17039
Paralinguistic Event Detection in Children's Speech
Paralinguistic cues convey a lot of information about the affective state of the speaker. From a diagnostic perspective, cues such as laughter and crying have been found to be important markers in the very early detection of autism spectrum disorders (ASD) in children. Children with ASD have been found to have a high proportion of voiced laughter compared to typically developing children (Hudenko et.al. 2009). Infants at risk for ASD have also been found to produce cries with a higher and more variable fundamental frequency or pitch than low-risk infants (Sheinkopf et.al. 2012). The ability to automatically detect such paralinguistic events in a clinical setting would be of great benefit in helping identifying children who are at risk of ASD at an early age.
Objectives:
To use acoustic features and machine learning algorithms to build a speech-based detector that can automatically determine when speech, laughter, and crying occur in an audio recording.
Methods:
Our data is drawn from a larger dataset of over 140 sessions in which toddlers, 15-30 months of age, interacted with an examiner in a brief play session that included rolling a ball back and forth, looking at pictures in a book, and gentle tickling (Rehg et.al. 2013). The toddlers wore a lapel microphone throughout the interaction, and the sessions were coded to identify onsets and offsets of child speech (vocalizations or verbalizations), laughter, and whining/crying. We used audio data from 35 children, which together included 483 speech segments, 49 laughter segments, and 58 whining/crying segments. We used the audio feature extraction tool, openSMILE, to extract 988 spectral and prosodic features from these segments.

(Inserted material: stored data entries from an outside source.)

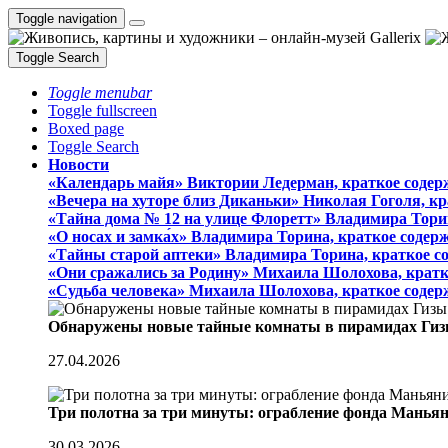
Toggle navigation
Toggle Search
Toggle menubar
Toggle fullscreen
Boxed page
Toggle Search
Новости
«Календарь майя» Виктории Ледерман, краткое содер
«Вечера на хуторе близ Диканьки» Николая Гоголя, к
«Тайна дома № 12 на улице Флоретт» Владимира Тори
«О носах и замка́х» Владимира Торина, краткое содер
«Тайны старой аптеки» Владимира Торина, краткое с
«Они сражались за Родину» Михаила Шолохова, кратк
«Судьба человека» Михаила Шолохова, краткое содер
Обнаружены новые тайные комнаты в пирамидах Гиз
27.04.2026
Три полотна за три минуты: ограбление фонда Манья
30.03.2026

The most useful features in discriminating speech, laughter, and crying were selected using the information gain criterion and the forward selection technique.
Results:
We developed three binary classifiers to discriminate between speech and laughter, speech and crying, and laughter and whining. The classification of different types of speech segments was done with a support vector machine (SVM) with a quadratic kernel (degree = 2), using 10-fold cross-validation. The accuracy for discriminating between speech and laughter was 80.6%, between speech and whining was 84.5%, and between whining and laughter 86.9%. The features that were common to the three classifiers were pitch, line spectral pair frequencies (resonant frequencies in the vocal tract when the glottis is fully open and closed), and mel-frequency cepstral coefficients (representation of power spectrum mapped to a psychoacoustical scale).
Conclusions:
We have demonstrated reasonable discrimination between speech and paralinguistic cues along with discrimination between different paralinguistic cues. The results are significantly better than chance (50%) and may lead to a clinical setup where large amounts of speech data from at-risk infants could be parsed automatically.